= Input for this task =
════════

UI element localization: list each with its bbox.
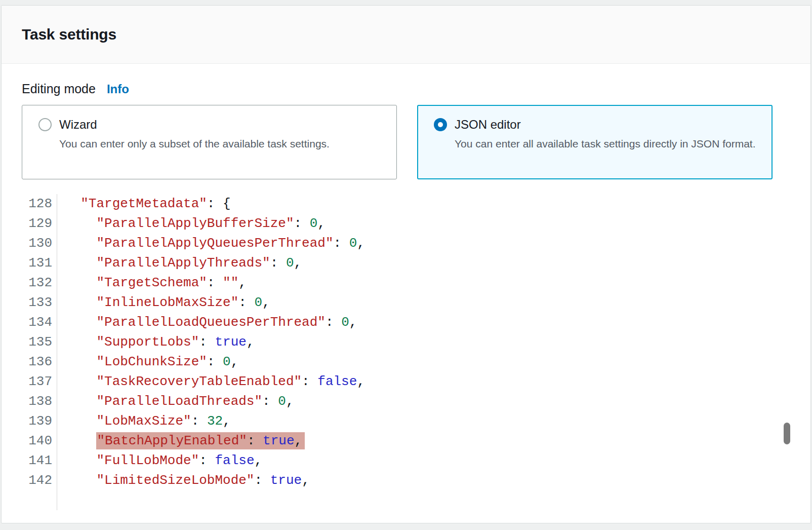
line-number: 137 [22, 372, 57, 392]
code-text[interactable]: "SupportLobs": true, [65, 332, 255, 352]
task-settings-panel: Task settings Editing mode Info Wizard Y… [1, 5, 811, 523]
json-editor-radio-row: JSON editor [434, 118, 762, 132]
code-text[interactable]: "TargetMetadata": { [65, 194, 231, 214]
panel-content: Editing mode Info Wizard You can enter o… [2, 64, 810, 510]
code-lines: 128 "TargetMetadata": {129 "ParallelAppl… [22, 194, 790, 510]
line-number: 139 [22, 411, 57, 431]
page-title: Task settings [22, 26, 116, 43]
info-link[interactable]: Info [107, 82, 129, 96]
code-line[interactable]: 140 "BatchApplyEnabled": true, [22, 431, 790, 451]
line-number: 140 [22, 431, 57, 451]
json-editor-option-label: JSON editor [455, 118, 521, 132]
code-line[interactable]: 139 "LobMaxSize": 32, [22, 411, 790, 431]
code-text[interactable]: "InlineLobMaxSize": 0, [65, 293, 270, 313]
json-editor-option-description: You can enter all available task setting… [455, 136, 763, 152]
highlighted-code: "BatchApplyEnabled": true, [96, 432, 305, 449]
code-line[interactable]: 128 "TargetMetadata": { [22, 194, 790, 214]
code-text[interactable]: "BatchApplyEnabled": true, [65, 431, 305, 451]
code-line[interactable]: 132 "TargetSchema": "", [22, 273, 790, 293]
wizard-radio-button[interactable] [38, 118, 52, 131]
editor-scrollbar-thumb[interactable] [784, 423, 790, 444]
line-number: 135 [22, 332, 57, 352]
editing-mode-options: Wizard You can enter only a subset of th… [22, 105, 790, 179]
code-text[interactable]: "ParallelApplyQueuesPerThread": 0, [65, 234, 365, 253]
code-line[interactable]: 135 "SupportLobs": true, [22, 332, 790, 352]
editing-mode-label: Editing mode [22, 82, 96, 96]
line-number: 141 [22, 451, 57, 471]
line-number: 142 [22, 471, 57, 490]
code-text[interactable]: "LobChunkSize": 0, [65, 352, 238, 372]
wizard-radio-row: Wizard [38, 118, 386, 132]
code-line[interactable]: 129 "ParallelApplyBufferSize": 0, [22, 214, 790, 234]
wizard-option-label: Wizard [59, 118, 97, 132]
code-line[interactable]: 133 "InlineLobMaxSize": 0, [22, 293, 790, 313]
code-line[interactable]: 142 "LimitedSizeLobMode": true, [22, 471, 790, 490]
line-number: 136 [22, 352, 57, 372]
line-number: 134 [22, 313, 57, 332]
line-number: 138 [22, 392, 57, 411]
code-editor[interactable]: 128 "TargetMetadata": {129 "ParallelAppl… [22, 194, 790, 510]
code-text[interactable]: "LimitedSizeLobMode": true, [65, 471, 310, 490]
line-number: 132 [22, 273, 57, 293]
wizard-option-card[interactable]: Wizard You can enter only a subset of th… [22, 105, 397, 179]
line-number [22, 490, 57, 510]
line-number: 129 [22, 214, 57, 234]
code-line[interactable]: 137 "TaskRecoveryTableEnabled": false, [22, 372, 790, 392]
code-text[interactable]: "ParallelApplyBufferSize": 0, [65, 214, 326, 234]
code-text[interactable]: "TargetSchema": "", [65, 273, 247, 293]
code-line[interactable]: 130 "ParallelApplyQueuesPerThread": 0, [22, 234, 790, 253]
code-text[interactable]: "TaskRecoveryTableEnabled": false, [65, 372, 365, 392]
json-editor-radio-button[interactable] [434, 118, 447, 131]
line-number: 133 [22, 293, 57, 313]
line-number: 128 [22, 194, 57, 214]
code-line[interactable]: 138 "ParallelLoadThreads": 0, [22, 392, 790, 411]
code-text[interactable]: "FullLobMode": false, [65, 451, 262, 471]
code-line[interactable]: 134 "ParallelLoadQueuesPerThread": 0, [22, 313, 790, 332]
line-number: 131 [22, 253, 57, 273]
code-text[interactable]: "ParallelLoadThreads": 0, [65, 392, 294, 411]
code-line[interactable]: 136 "LobChunkSize": 0, [22, 352, 790, 372]
code-line[interactable]: 131 "ParallelApplyThreads": 0, [22, 253, 790, 273]
code-text[interactable]: "ParallelLoadQueuesPerThread": 0, [65, 313, 357, 332]
code-line[interactable] [22, 490, 790, 510]
code-line[interactable]: 141 "FullLobMode": false, [22, 451, 790, 471]
panel-header: Task settings [2, 6, 810, 64]
editing-mode-row: Editing mode Info [22, 82, 790, 96]
json-editor-option-card[interactable]: JSON editor You can enter all available … [417, 105, 773, 179]
line-number: 130 [22, 234, 57, 253]
wizard-option-description: You can enter only a subset of the avail… [59, 136, 386, 152]
code-text[interactable]: "ParallelApplyThreads": 0, [65, 253, 302, 273]
code-text[interactable]: "LobMaxSize": 32, [65, 411, 231, 431]
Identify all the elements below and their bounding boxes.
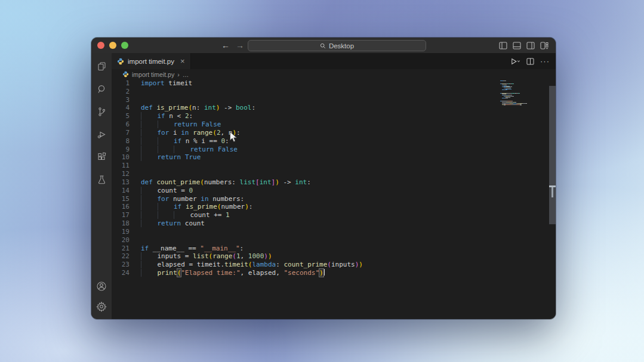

════════

= Problem =
Scan the material above and copy every line that holds the string "panel".

= Completed task =
task-settings-panel: Task settings Editing mode Info Wizard Y… [1, 5, 811, 523]
panel-content: Editing mode Info Wizard You can enter o… [2, 64, 810, 510]
panel-header: Task settings [2, 6, 810, 64]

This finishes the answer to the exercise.